Saved entries:
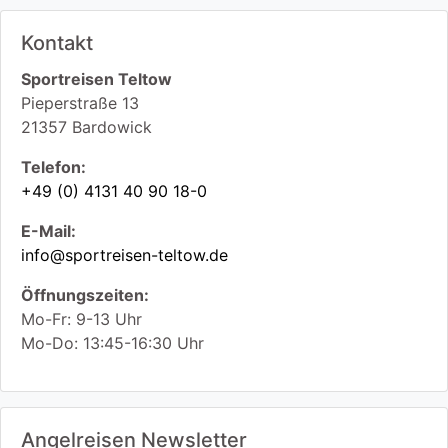
Kontakt
Sportreisen Teltow
Pieperstraße 13
21357
Bardowick
Telefon:
+49 (0) 4131 40 90 18-0
E-Mail:
info@sportreisen-teltow.de
Öffnungszeiten:
Mo-Fr: 9-13 Uhr
Mo-Do: 13:45-16:30 Uhr
Angelreisen Newsletter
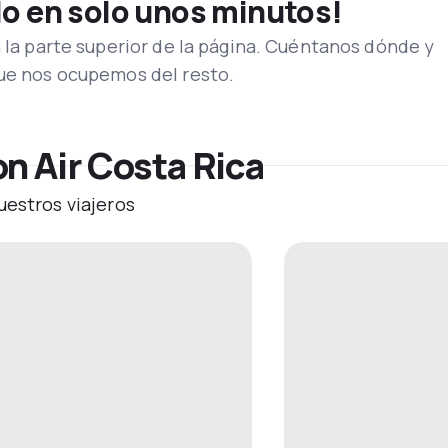
lo en solo unos minutos!
n la parte superior de la página. Cuéntanos dónde y
que nos ocupemos del resto.
n Air Costa Rica
uestros viajeros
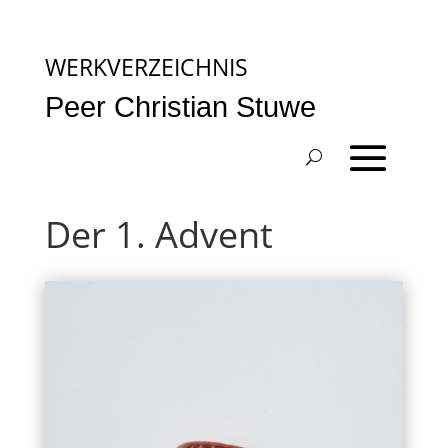
WERKVERZEICHNIS
Peer Christian Stuwe
Der 1. Advent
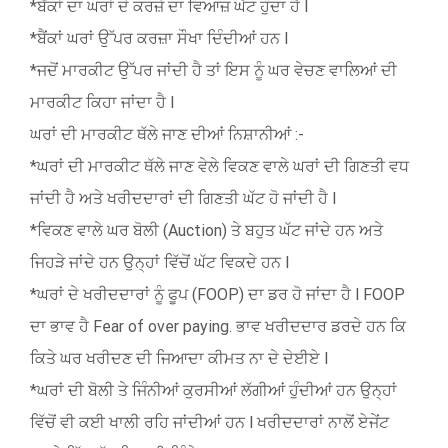
*ਬੈਂਕਾਂ ਦਾ ਘਰਾਂ ਦੇ ਕਰਜ਼ੇ ਦਾ ਵਿਆਜ਼ ਘੱਟ ਹੁੰਦਾ ਹੈ l
*ਬੈਂਕਾਂ ਘਰਾਂ ਉੱਪਰ ਕਰਜ਼ਾ ਸੌਖਾ ਦਿੰਦੀਆਂ ਹਨ l
*ਜਦੋਂ ਮਾਰਕੀਟ ਉੱਪਰ ਜਾਂਦੀ ਹੈ ਤਾਂ ਇਸ ਨੂੰ ਘਰ ਵੇਚਣ ਵਾਲਿਆਂ ਦੀ
ਮਾਰਕੀਟ ਕਿਹਾ ਜਾਂਦਾ ਹੈ l
ਘਰਾਂ ਦੀ ਮਾਰਕੀਟ ਥੱਲੇ ਜਾਣ ਦੀਆਂ ਨਿਸ਼ਾਨੀਆਂ :-
*ਘਰਾਂ ਦੀ ਮਾਰਕੀਟ ਥੱਲੇ ਜਾਣ ਵੇਲੇ ਵਿਕਣ ਵਾਲੇ ਘਰਾਂ ਦੀ ਗਿਣਤੀ ਵਧ
ਜਾਂਦੀ ਹੈ ਅਤੇ ਖਰੀਦਦਾਰਾਂ ਦੀ ਗਿਣਤੀ ਘੱਟ ਹੋ ਜਾਂਦੀ ਹੈ l
*ਵਿਕਣ ਵਾਲੇ ਘਰ ਬੋਲੀ (Auction) ਤੇ ਬਹੁਤ ਘੱਟ ਜਾਂਦੇ ਹਨ ਅਤੇ
ਜਿਹੜੇ ਜਾਂਦੇ ਹਨ ਉਨ੍ਹਾਂ ਵਿੱਚੋਂ ਘੱਟ ਵਿਕਦੇ ਹਨ l
*ਘਰਾਂ ਦੇ ਖਰੀਦਦਾਰਾਂ ਨੂੰ ਫੂਪ (FOOP) ਦਾ ਡਰ ਹੋ ਜਾਂਦਾ ਹੈ l FOOP
ਦਾ ਭਾਵ ਹੈ Fear of over paying. ਭਾਵ ਖਰੀਦਦਾਰ ਡਰਦੇ ਹਨ ਕਿ
ਕਿਤੇ ਘਰ ਖਰੀਦਣ ਦੀ ਜਿਆਦਾ ਕੀਮਤ ਨਾ ਦੇ ਦੇਈਏ l
*ਘਰਾਂ ਦੀ ਬੋਲੀ ਤੇ ਜਿੰਨੀਆਂ ਕੁਰਸੀਆਂ ਲੱਗੀਆਂ ਹੁੰਦੀਆਂ ਹਨ ਉਨ੍ਹਾਂ
ਵਿੱਚੋਂ ਵੀ ਕਈ ਖਾਲੀ ਰਹਿ ਜਾਂਦੀਆਂ ਹਨ l ਖਰੀਦਦਾਰਾਂ ਨਾਲੋਂ ਏਜੇਂਟ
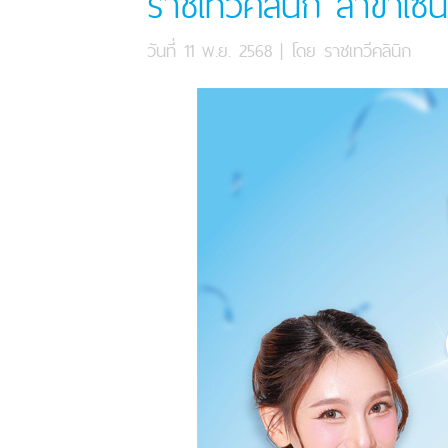
ราชเทวีคลินิก สาขาเซ็
วันที่ 11 พ.ย. 2568
| โดย
ราชเทวีคลินิก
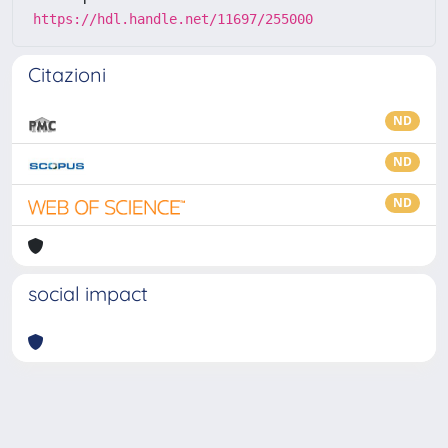
https://hdl.handle.net/11697/255000
Citazioni
ND
ND
ND
social impact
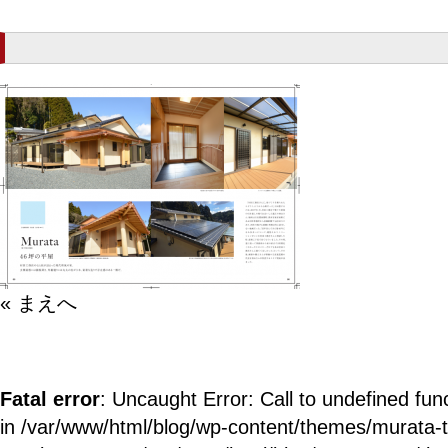
« まえへ
Fatal error
: Uncaught Error: Call to undefined fun
in /var/www/html/blog/wp-content/themes/murata-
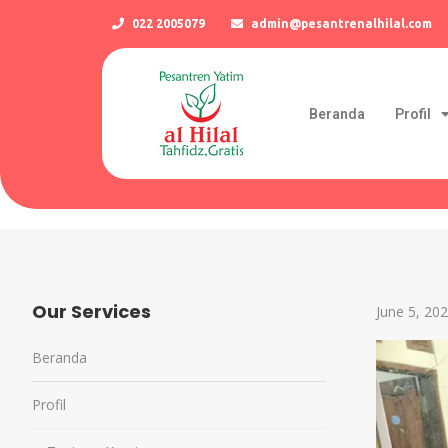
022 2005079
admin@pesantrenalhilal.com
Beranda
Profil
Our Services
June 5, 20
Beranda
Profil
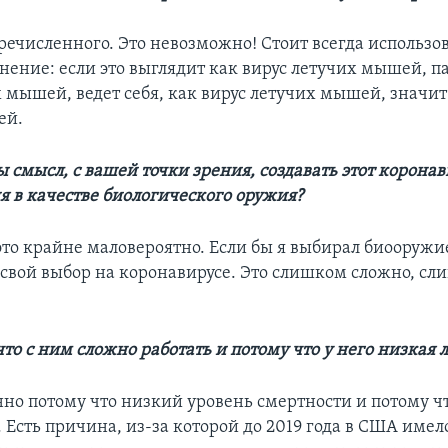
речисленного. Это невозможно! Стоит всегда использо
нение: если это выглядит как вирус летучих мышей, па
 мышей, ведет себя, как вирус летучих мышей, значит 
ей.
ы смысл, с вашей точки зрения, создавать этот коронав
я в качестве биологического оружия?
то крайне маловероятно. Если бы я выбирал биооружие
 свой выбор на коронавирусе. Это слишком сложно, с
что с ним сложно работать и потому что у него низкая 
нно потому что низкий уровень смертности и потому ч
 Есть причина, из-за которой до 2019 года в США имел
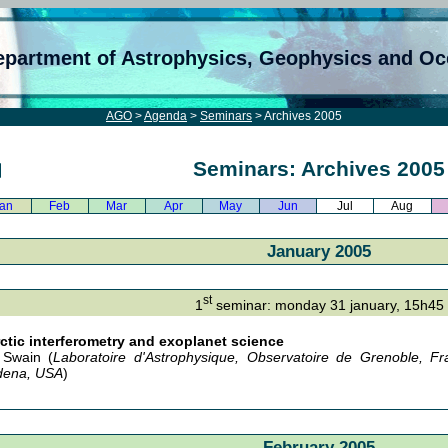
epartment of Astrophysics, Geophysics and O
AGO
>
Agenda
>
Seminars
> Archives 2005
Seminars: Archives 2005
an
Feb
Mar
Apr
May
Jun
Jul
Aug
January 2005
st
1
seminar: monday 31 january, 15h45
ctic interferometry and exoplanet science
 Swain (
Laboratoire d'Astrophysique, Observatoire de Grenoble, Fr
dena, USA
)
February 2005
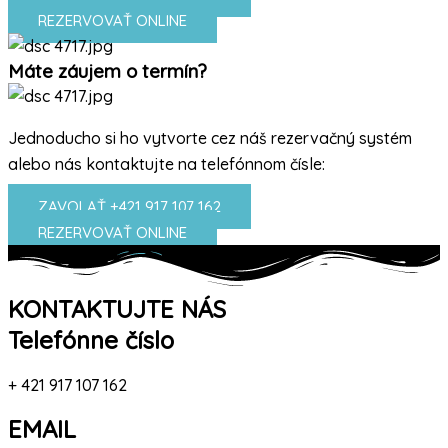
REZERVOVAŤ ONLINE
Máte záujem o termín?
Jednoducho si ho vytvorte cez náš rezervačný systém
alebo nás kontaktujte na telefónnom čísle:
ZAVOLAŤ +421 917 107 162
REZERVOVAŤ ONLINE
KONTAKTUJTE NÁS
Telefónne číslo
+ 421 917 107 162
EMAIL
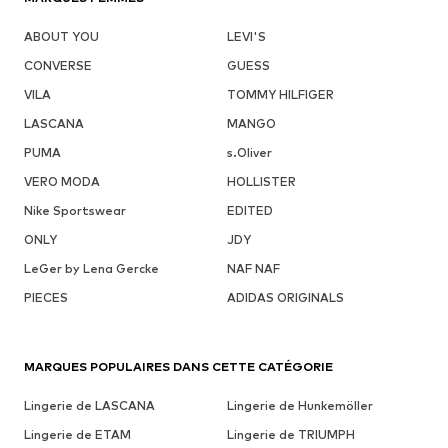
ABOUT YOU
LEVI'S
CONVERSE
GUESS
VILA
TOMMY HILFIGER
LASCANA
MANGO
PUMA
s.Oliver
VERO MODA
HOLLISTER
Nike Sportswear
EDITED
ONLY
JDY
LeGer by Lena Gercke
NAF NAF
PIECES
ADIDAS ORIGINALS
MARQUES POPULAIRES DANS CETTE CATÉGORIE
Lingerie de LASCANA
Lingerie de Hunkemöller
Lingerie de ETAM
Lingerie de TRIUMPH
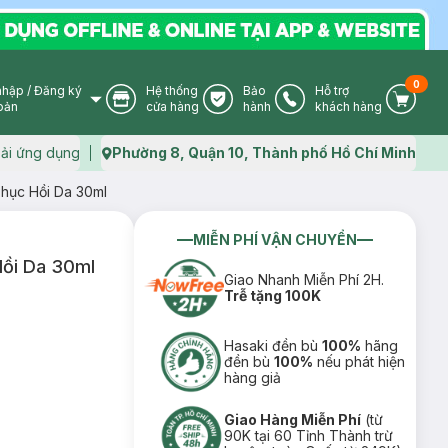
0
nhập
/
Đăng ký
Hệ thống
Bảo
Hỗ trợ
User Icon
Store Icon
Warranty Icon
Phone Icon
Cart I
oản
cửa hàng
hành
khách hàng
ải ứng dụng
Phường 8, Quận 10, Thành phố Hồ Chí Minh
Map icon
hục Hồi Da 30ml
MIỄN PHÍ VẬN CHUYỂN
Hồi Da 30ml
Giao Nhanh Miễn Phí 2H.
Trễ tặng 100K
Hasaki đền bù
100%
hãng
đền bù
100%
nếu phát hiện
hàng giả
Giao Hàng Miễn Phí
(từ
90K tại 60 Tỉnh Thành trừ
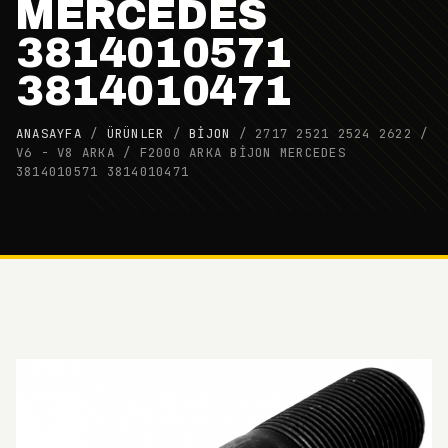
MERCEDES
3814010571
3814010471
ANASAYFA
/
ÜRÜNLER
/
BIJON
/
2717 2521 2524 2622 /
V6 - V8 ARKA / F2000 ARKA BİJON MERCEDES
3814010571 3814010471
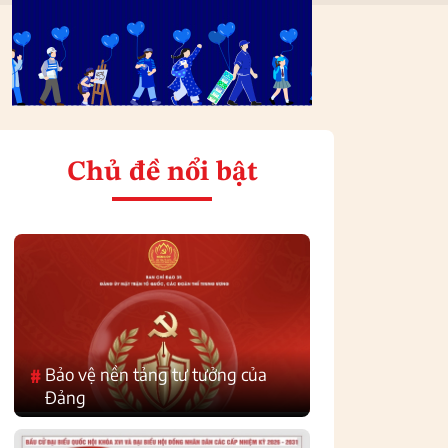
Chủ đề nổi bật
Bảo vệ nền tảng tư tưởng của
#
Đảng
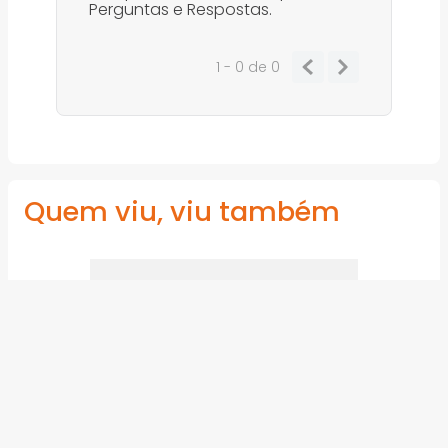
Perguntas e Respostas.
1 - 0
de
0
Quem viu, viu também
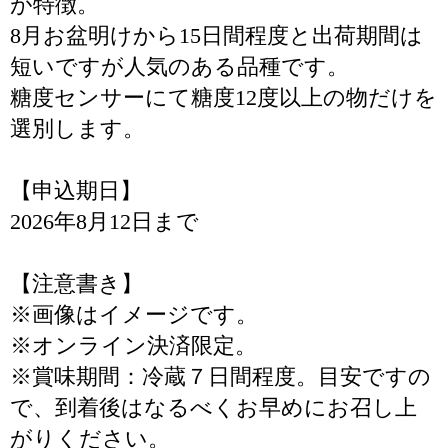
が特徴。
8月お盆明けから15日間程度と出荷期間は
短いですが人気のある品種です。
糖度センサーにて糖度12度以上の物だけを
選別します。
【申込期日】
2026年8月12日まで
【注意書き】
※画像はイメージです。
※オンライン決済限定。
※賞味期間：冷蔵７日間程度。目安ですの
で、到着後はなるべくお早めにお召し上
がりください。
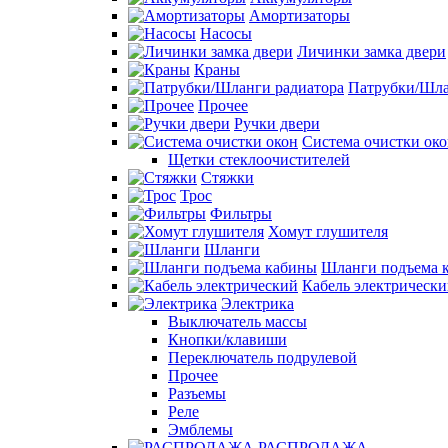
Амортизаторы
Насосы
Личинки замка двери
Краны
Патрубки/Шла
Прочее
Ручки двери
Система очистки ок
Щетки стеклоочистителей
Стяжки
Трос
Фильтры
Хомут глушителя
Шланги
Шланги подъема 
Кабель электрическ
Электрика
Выключатель массы
Кнопки/клавиши
Переключатель подрулевой
Прочее
Разъемы
Реле
Эмблемы
РАСПРОДАЖА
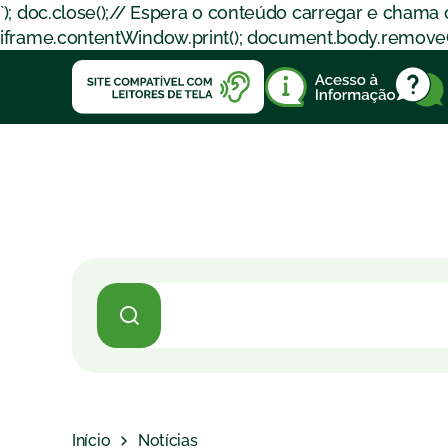
`); doc.close();// Espera o conteúdo carregar e chama
iframe.contentWindow.print(); document.body.removeChil
Início
Notícias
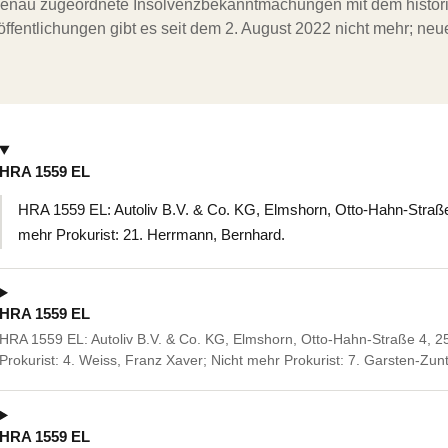
ergenau zugeordnete Insolvenzbekanntmachungen mit dem histori
ffentlichungen gibt es seit dem 2. August 2022 nicht mehr; ne
HRA 1559 EL
HRA 1559 EL: Autoliv B.V. & Co. KG, Elmshorn, Otto-Hahn-Straße
mehr Prokurist: 21. Herrmann, Bernhard.
HRA 1559 EL
HRA 1559 EL: Autoliv B.V. & Co. KG, Elmshorn, Otto-Hahn-Straße 4, 2
Prokurist: 4. Weiss, Franz Xaver; Nicht mehr Prokurist: 7. Garsten-Zun
HRA 1559 EL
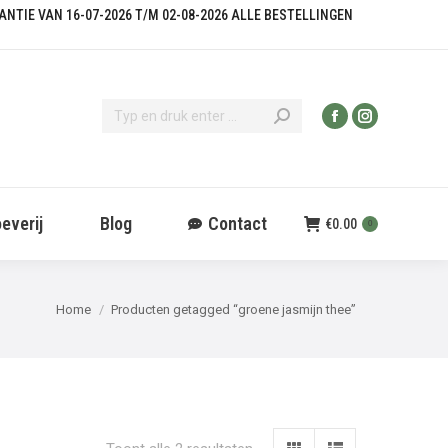
KANTIE VAN 16-07-2026 T/M 02-08-2026 ALLE BESTELLINGEN
everij
Blog
Contact
€
0.00
0
Je bent hier:
Home
Producten getagged “groene jasmijn thee”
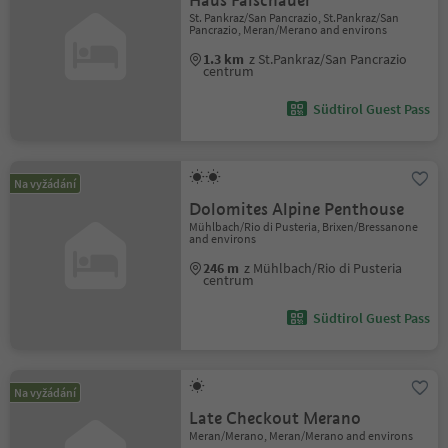
Haus Falschauer
St. Pankraz/San Pancrazio, St.Pankraz/San
Pancrazio, Meran/Merano and environs
1.3 km
z St.Pankraz/San Pancrazio
centrum
Südtirol Guest Pass
Na vyžádání
Dolomites Alpine Penthouse
Mühlbach/Rio di Pusteria, Brixen/Bressanone
and environs
246 m
z Mühlbach/Rio di Pusteria
centrum
Südtirol Guest Pass
Na vyžádání
Late Checkout Merano
Meran/Merano, Meran/Merano and environs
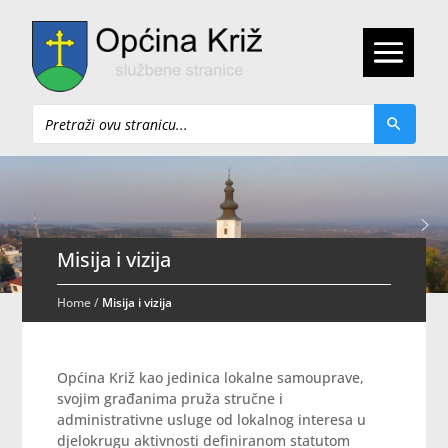
Pretraži
Misija i vizija
Home
/
Misija i vizija
Općina Križ kao jedinica lokalne samouprave,
svojim građanima pruža stručne i
administrativne usluge od lokalnog interesa u
djelokrugu aktivnosti definiranom statutom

[Work to be completed] What is the number of lines in the data that include the word "Otto"? State only that number.

[Response to the task] 2